The study demonstrates that DQM can access the previously hidden vorticity of AFM spin textures and, through a formal duality, reveal their emergent magnetic charge distributions. This directly addresses the challenge left by X-ray dichroism imaging, which cannot determine the sign of the staggered magnetization. By showing that α-Bloch merons in α-Fe2O3 host emergent monopolar charges while ADWs and antimerons host dipolar and quadrupolar charges, respectively, the work introduces a paradigm where AFM textures form a 2D canvas of magnetic charges.

These findings are significant for AFM spintronics: the ability to map vorticity and emergent charges provides new handles for identifying, controlling, and potentially manipulating AFM textures for logic and memory devices. The observation that monopolar distributions can exist in a canted AFM (where demagnetizing fields are weak compared to AFM exchange) contrasts with ferromagnets, highlighting unique AFM physics. The scaling of integrated charge and the interaction-driven deviations underscore the collective behavior of textures in realistic ensembles, informing the design of devices where texture density and interactions are critical.
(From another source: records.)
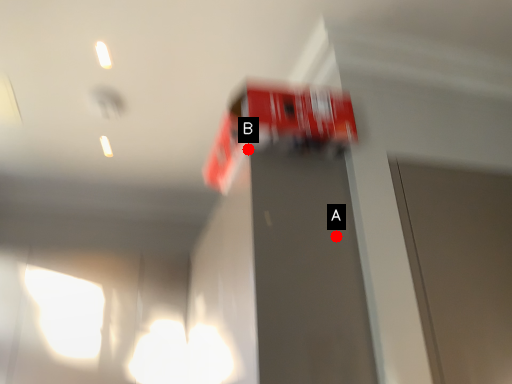 Question: Two points are circled on the image, labeled by A and B beside each circle. Which of the following is the closest to the observer?

Choices:
 (A) A is closer
 (B) B is closer

Answer: (A) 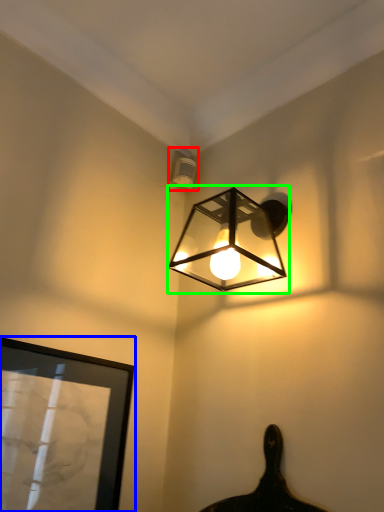 Question: Which object is the closest to the lamp (highlighted by a red box)? Choose among these: picture frame (highlighted by a blue box) or lamp (highlighted by a green box).

Choices:
 (A) picture frame
 (B) lamp

Answer: (B)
This work establishes diamond quantum magnetometry as a powerful tool to image AFM topological textures and directly retrieve their vorticity and emergent magnetic charge in α-Fe2O3. The authors identify a rich set of charge characters—monopolar (merons), dipolar (ADWs), and quadrupolar (antimerons)—and quantify integrated charge scaling, thereby defining a new class of systems for exploring 2D monopolar physics in antiferromagnets. The approach bridges local field imaging with topological and emergent electrodynamics concepts in quantum materials.

Future directions include: extending DQM to other canted AFMs and heterostructures; dynamic studies of texture creation, motion, and annihilation; controlled tuning of texture phase ξ and density via external fields or strain; integrating DQM with device operation to correlate emergent charge distributions with transport; and improving spatial resolution and reconstruction algorithms to resolve interacting multi-texture ensembles more precisely.

• DQM cannot determine the sign of the topological charge at the core because the canted moment vanishes there.
• Spatial resolution is limited by the NV–sample standoff distance (convolution with α blurring kernels); precise height and kernel estimation affect reconstruction fidelity.
• The mxy reconstruction uses simplifying assumptions and regularization; textures are often not perfectly isolated, and interactions with neighbors can bias retrieved σm and Qm.
• Upward/downward continuation and Fourier deconvolution can amplify noise and are sensitive to model parameters (thin-film approximation, mz = 0, transfer function accuracy).
• Dense texture ensembles complicate unambiguous classification and integrated charge evaluation at large radii due to overlap and symmetry breaking.